Niet meer om het recht op zelfbeschikking van de Papoea's door Indonesië erkend te krijgen, blijkbaar, maar uitsluitend om ons bestuur over Nieuw-Guinea te kunnen voortzetten en de Papoea's op zijn Nederlands te kunnen opvoeden. De bondgenoten, en dan vooral Amerika, zijn wel vriendelijk maar niet gek.

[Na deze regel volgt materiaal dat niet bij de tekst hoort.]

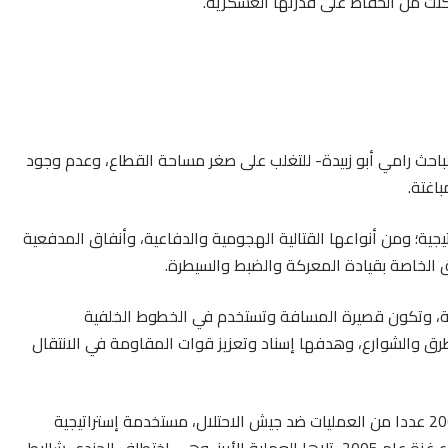
نت من الحفاظ على قدرتها العسكرية.
احث رامي أبو زبيدة- للتغلب على صغر مساحة القطاع، وعدم وجود
اغتة.
جية؛ ومن أنواعها القتالية الهجومية والدفاعية، وأنفاق المدفعية
اق الخاصة بقيادة المعركة والضبط والسيطرة.
لية، وتكون قصیرة المسافة وتستخدم في الخطوط الخلفیة
لطرق والشوارع، وهدفها إسناد وتعزیز قوات المقاومة في الانتقال
وقد نفذت المقاومة في غزة منذ انتفاضة الأقصى عام 2000 عددا من العمليات ضد جيش الاحتلال، مستخدمة إستراتيجية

Er is een tijd geweest, in 1949, dat ook de V.S. het beter vonden, uit strategische overwegingen, dat Nieuw-Guinea Nederlands gebied bleef, maar die tijd is lang voorbij. De voornaamste reden voor Amerika om zijn standpunt, dat zich de laatste jaren, voor iedereen zichtbaar, ontwikkeld heeft van pro-Nederlands tot neutraal, niet geheel te doen omslaan in steun voor Indonesië, was de zelfbeschikking voor de Papoea's Men stond voor een dilemma: de Indonesische aanspraken op een gebied dat tot 1949 ook bij Indië hoorde en van Djakarta/Batavia uit bestuurd werd, waren rechtmatig; de aanspraken van de bevolking op zelfstandigheid waren dat ook. Het anti-koloniale begrip zelfbeschikking zal misschien de Amerikanen wat schijnheilig in de oren geklonken hebben, omdat het het enige argument was waarmee een oud-koloniale Europese macht een deel van zijn oud-koloniale positie in Aziëintact probeerde te houden, maar niettemin. Daar speelde doorheen dat de Amerikaanse regering, althans onder Kennedy, niet alleen begrip had voor Indonesië's gebiedsclaim, maar ook ongerust werd over de toenemende invloed van Rusland en China in Indonesië en van de Indonesische communistische partij. De communisten profiteerden van het Nieuw-Guinea-conflict en van de slechte economische toestand in het land (die weer nauw samenhing met de poging Nieuw-Guinea te bemachtigen). Onder de Eisenhower-administratie was het nog een Amerikaanse gewoonte de communisten in Azië te bestrijden door reactionaire onpopulaire elementen in de Aziatische landen te steunen. Nederland was zo'n element in de Indonesische archipel. Onder president Kennedy kwam men steeds
meer tot het inzicht dat erkenning en steun van de niet pro-Westerse maar ook niet pro-communistische populaire nationalisten, zoals president Soekarno, een betere politiek is.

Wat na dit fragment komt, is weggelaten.